I understand that this big pile of shit will always be in the middle of the floor. But, maybe, if I can remove the corner of the pile that is about the health of my body, the pile would be a little easier to live with. The pile of shit might stink less.

Besides, if I think too much about the future, then I miss living in the moment. Isn’t it healthier to live in the moment, even if the moment if somewhat pain-filled, than it is to live in a future dream that isn’t going to happen?


Responses

  1. Hi Marie, lack of hope is really difficult.

    And thinking about the future can be very depressing and painful. However, apologies if this sounds insensitive, our thinking about the future is something we do in the present. So we can become attentive to how we do this and what it does to us.

    And switching our focus from the future to present sensations or other thoughts (like remembering past happy times) can be very helpful to get through tough stuff I find.

    Hoping you find ways of dealing with that pile of shit!

    • Hey, Evan –

      I find that balance between making plans to “go good places” in the future and living in the moment can be very challenging. In the times I am excited about something coming in the future, I hang onto “what’s coming” because it gives me hope that things might be better soon. It also brings fear that it might not be everything I hoped it would be.

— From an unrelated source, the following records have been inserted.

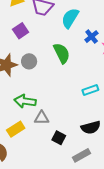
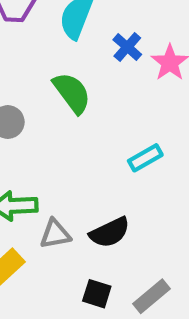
black semicircle: (91, 127) -> (110, 232), moved
black square: (59, 138) -> (97, 294), moved

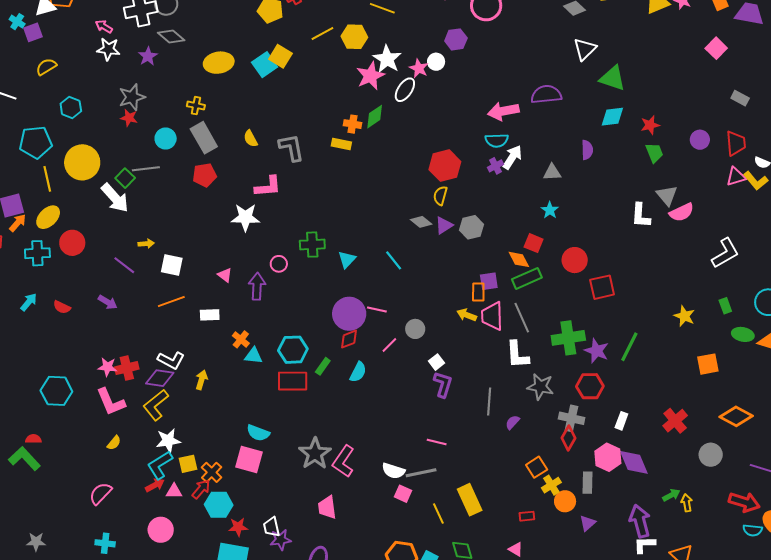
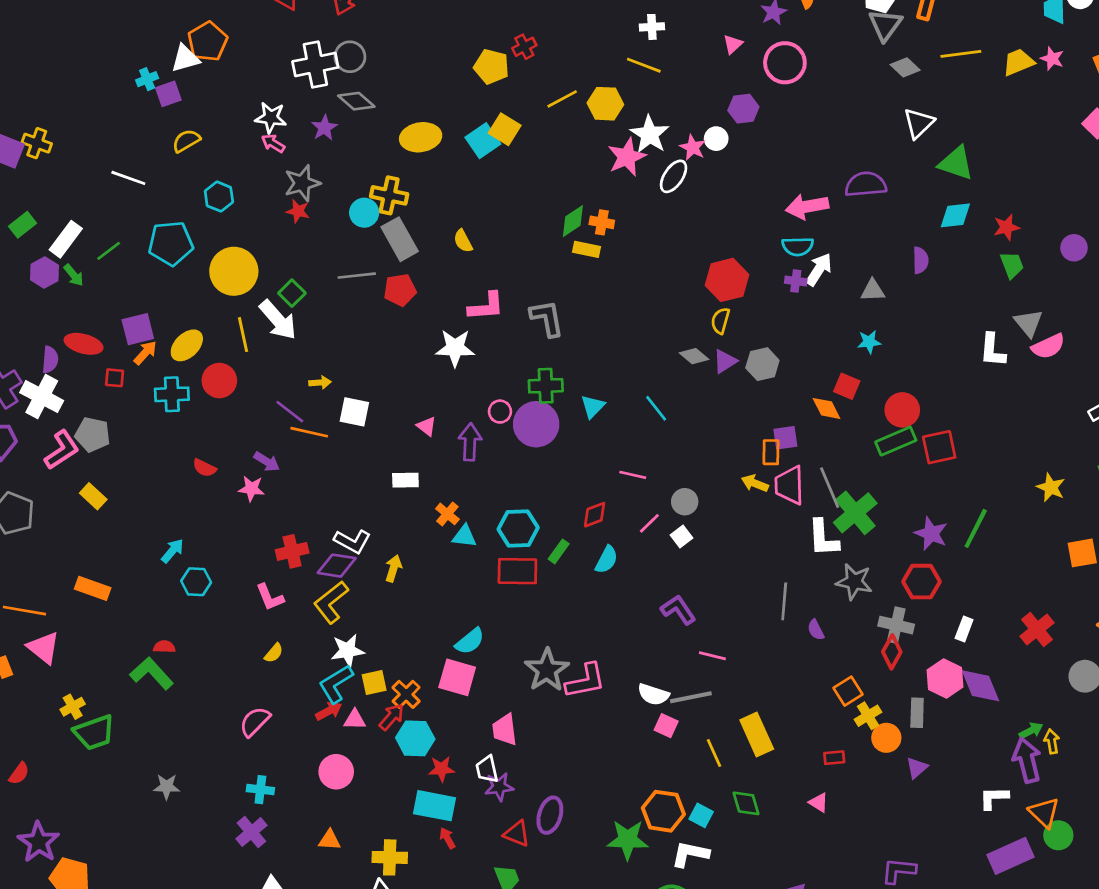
cyan cross: (17, 22) -> (147, 79), turned 35
pink arrow: (104, 27) -> (273, 143), moved
yellow cross: (196, 106) -> (389, 195), size x1.5
green diamond: (375, 117) -> (573, 221), moved
cyan circle: (166, 139) -> (364, 213), moved
gray L-shape: (291, 148) -> (547, 318), moved
purple cross: (495, 166) -> (796, 281), turned 35
gray line: (146, 169) -> (357, 276), moved
yellow line: (47, 179) -> (243, 335), moved
cyan star: (550, 210) -> (869, 342), turned 30
green rectangle: (527, 278) -> (896, 441), moved
cyan arrow: (29, 302) -> (172, 551), moved
orange line: (171, 302) -> (309, 432), moved, turned 32
purple circle: (349, 314) -> (536, 424), moved
green cross: (568, 338) -> (855, 513), moved, turned -32
white square: (436, 362) -> (681, 537), moved
pink star: (107, 367) -> (251, 489), moved
purple L-shape: (443, 384) -> (678, 610), moved, turned -52
cyan hexagon: (56, 391) -> (196, 582), size x0.7
pink L-shape: (111, 402) -> (270, 597), size x0.7
purple semicircle: (512, 422) -> (816, 630), turned -70
cyan semicircle: (258, 433) -> (470, 641), turned -60
pink L-shape: (343, 461) -> (585, 681), turned -136
pink trapezoid: (327, 507) -> (505, 730), moved
purple arrow: (640, 521) -> (1027, 760), moved

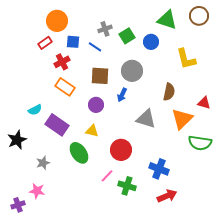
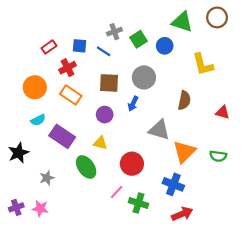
orange circle: (57, 21) -> (35, 87), moved
orange triangle: (182, 119) -> (184, 152), moved
green semicircle: (200, 143) -> (218, 156), size x0.7
purple cross: (18, 205) -> (16, 207), moved

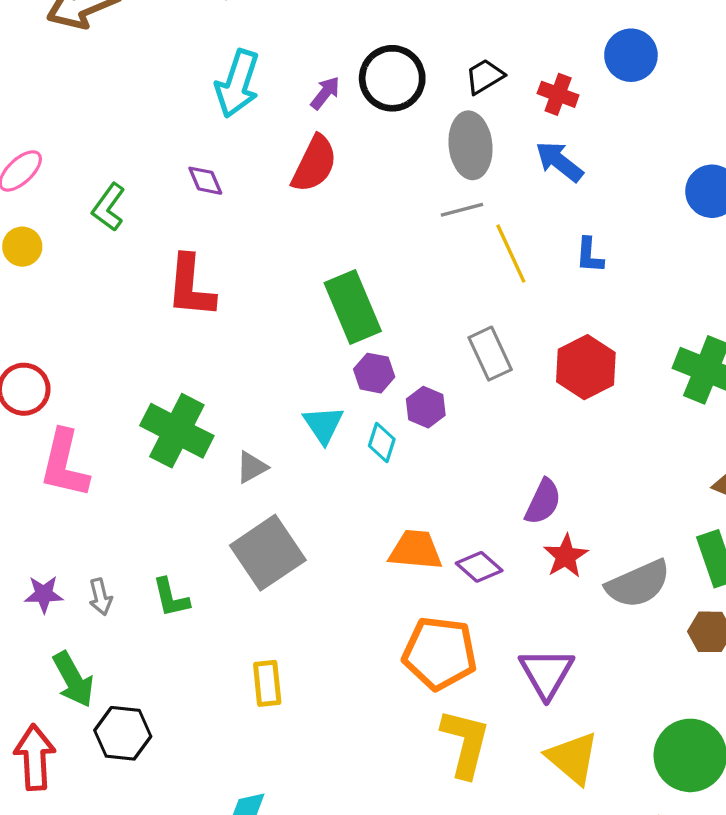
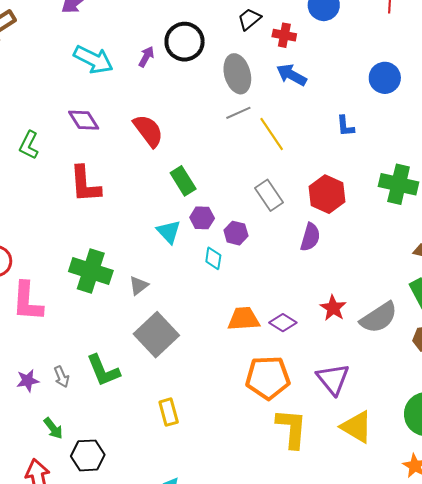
black trapezoid: (485, 76) -> (249, 19), moved
cyan arrow: (237, 84) -> (93, 60), turned -72
red semicircle: (314, 164) -> (148, 131), moved, turned -54
purple diamond: (205, 181) -> (84, 120), size x1.4
blue L-shape: (589, 255) -> (345, 126), moved
green rectangle: (353, 307) -> (183, 181), size x0.7
cyan triangle: (323, 425) -> (169, 232), moved
purple semicircle: (543, 502) -> (310, 237), moved
green L-shape: (171, 598) -> (103, 370), size x1.4
green arrow: (73, 679) -> (53, 428), size x0.7

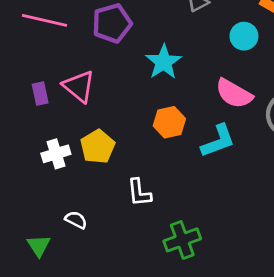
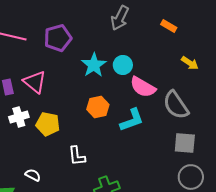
cyan circle: (244, 36) -> (123, 65), moved
yellow pentagon: (98, 147) -> (48, 124), turned -30
white cross: (56, 154) -> (19, 117), moved

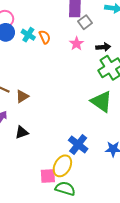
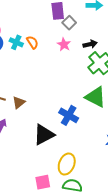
black triangle: (22, 132) -> (44, 135), moved, size x1.6
blue cross: (78, 144) -> (69, 115), moved
pink square: (48, 176) -> (43, 182), moved

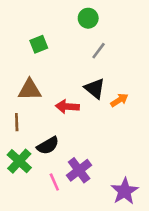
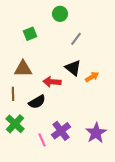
green circle: (88, 18) -> (60, 14), moved
black semicircle: (48, 146) -> (37, 102), moved
purple star: (125, 191) -> (96, 133), moved

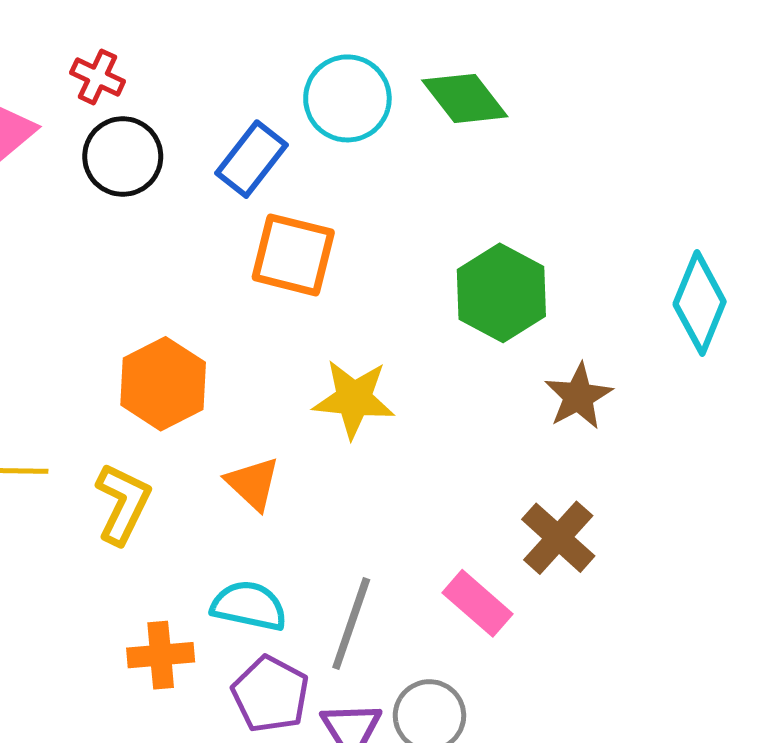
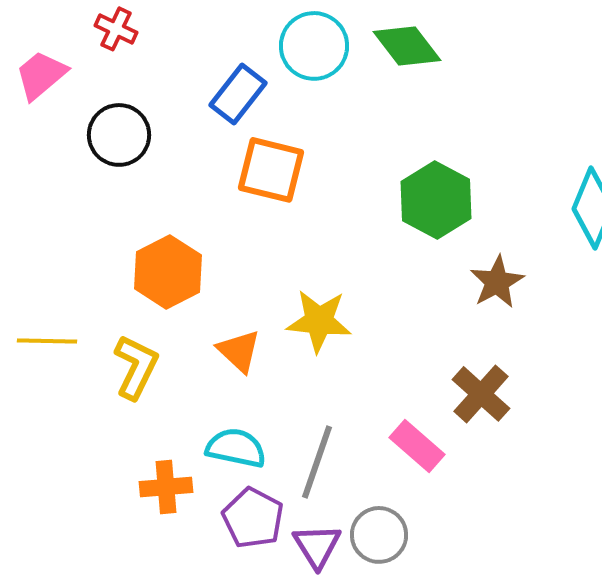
black circle: (123, 157) -> (119, 135), moved
yellow star: (354, 399) -> (319, 321), moved

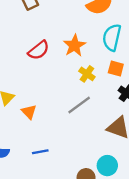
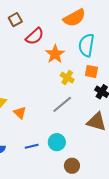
red semicircle: (39, 50) -> (35, 36), moved
cyan circle: (107, 166) -> (57, 142), moved

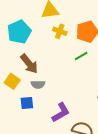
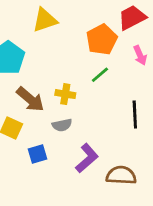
yellow cross: (60, 31) -> (65, 94), moved
gray semicircle: (38, 84) -> (62, 125), moved

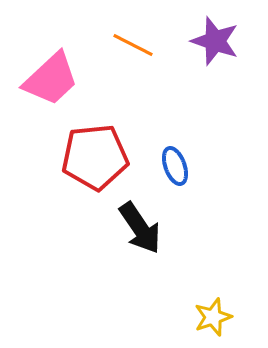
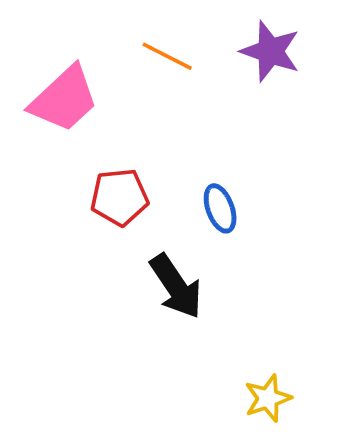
red pentagon: (95, 157) -> (119, 197), size x0.7

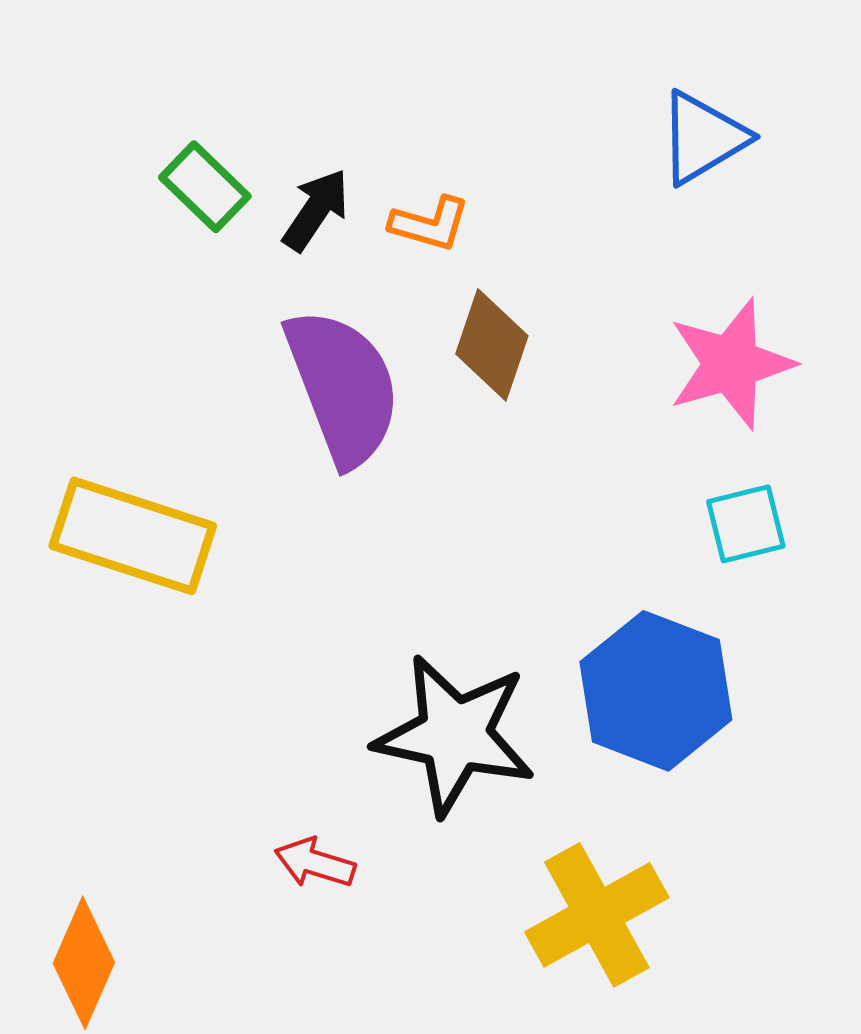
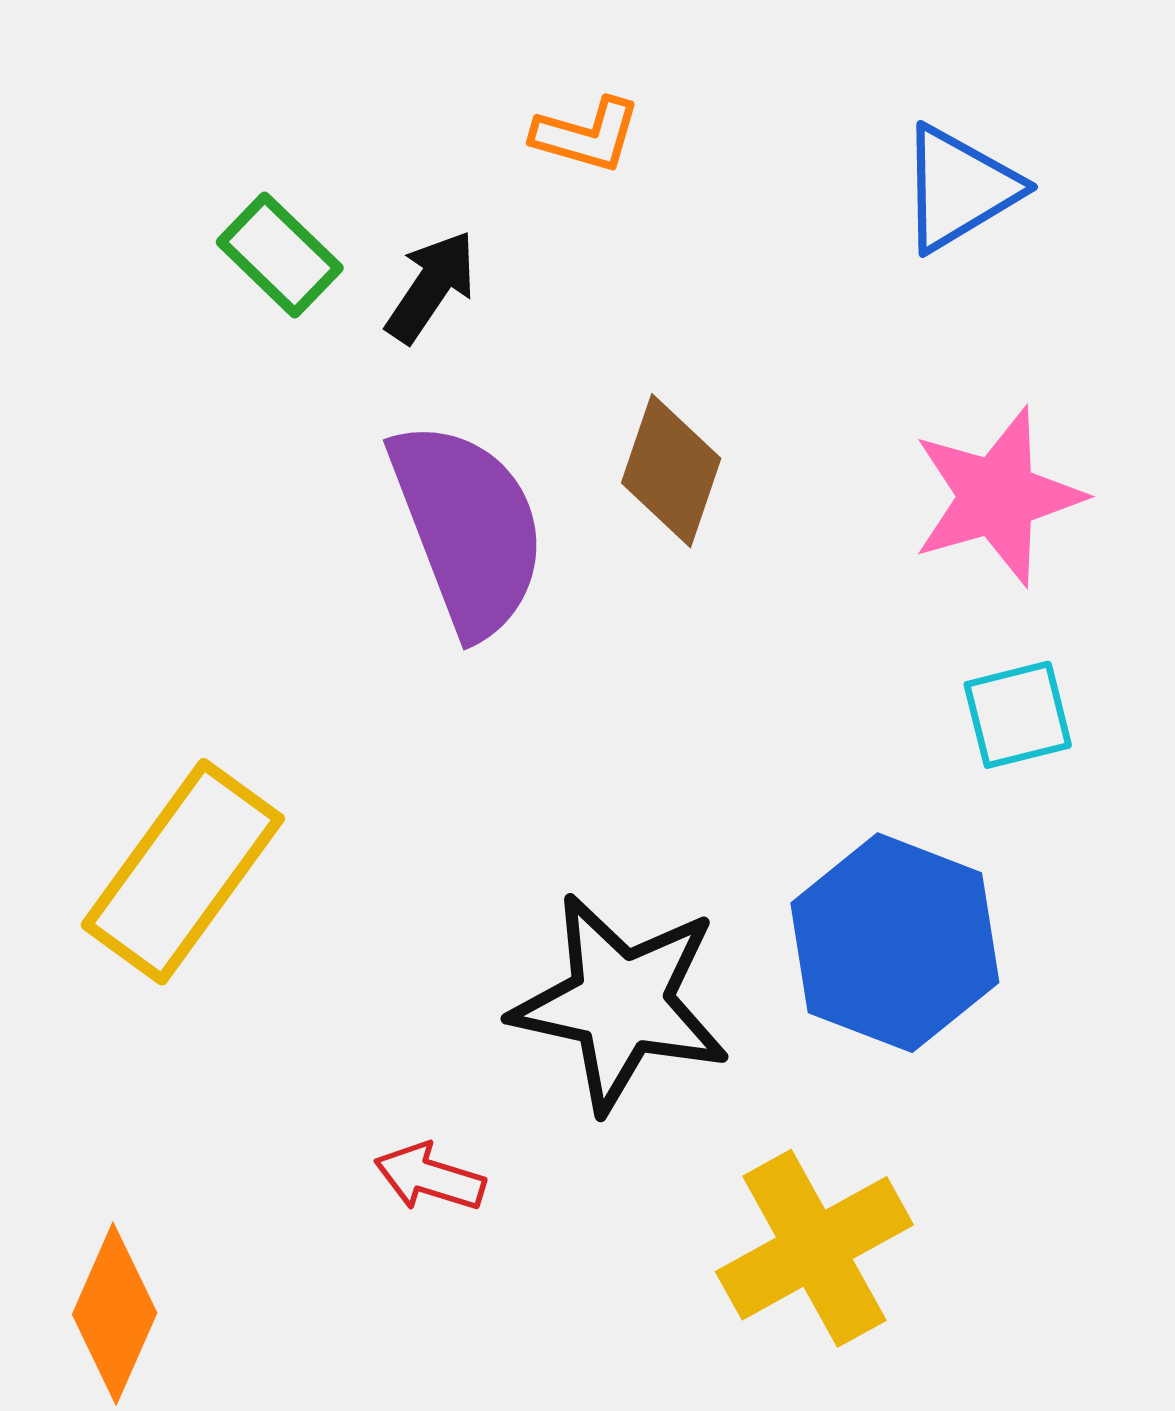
orange L-shape: (430, 224) -> (587, 135), moved
yellow rectangle: (133, 536) -> (183, 872), moved, turned -72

      It’s also a challenge when the present sucks and I don’t see anything that promises it will be better later. It makes it tough to put in the effort to keep moving forward.

      So, I hear what you are saying . . . but sometimes looking forward and ignoring the present is a blissful numbing tactic . . .

      – Marie

  2. So glad to see a post from you!

    I really like what Evan says regarding thinking about the future being something we do in the present … and it’s also something we tend to do by anchoring it to the past, because of course, that’s what we know, and we tend to expect what we know. For me, and for most trauma survivors, this was the worst and hardest part of healing … the process of letting go of expecting the future to be like the past. Because, of course, it’s that expectation that kills hope.

    Your journal entry was written a year ago, and your thinking may be quite different now, but — another thing that occurred to me was that it may be useful to reframe what the pile of shit is. Shit is a powerful image, and obviously it’s the one that resonates with you. But the implication is also that it comes from you … whereas actually, this is all other people’s stuff that was put on you. Again, speaking from personal experience here … it helped, for me, to visualize the stuff as toxic waste. Big difference — toxic waste is left over from other people’s irresponsible work and experiments. Thinking of it this way put enough distance between me and it that I was able to consider differently the possibility of its being removed.

    • Hi, David –

      Thank you for welcoming me back! I’ve continued capturing what is happening in my healing journey, but other priorities (all good stuff) caused me to take a break from publishing my journal entries. It is sure nice to be back because I really missed the blogging and the community!

      I think you hit upon a “big one” with the idea that my shit is really generated by other people . . . in the year since this was written, I have actually discovered this is the case and have been able to let go of much of that. I’ve discovered my load is so much lighter when I can operate from that “shitless” space . . .

      Anyway . . . it is good to have contact with you again!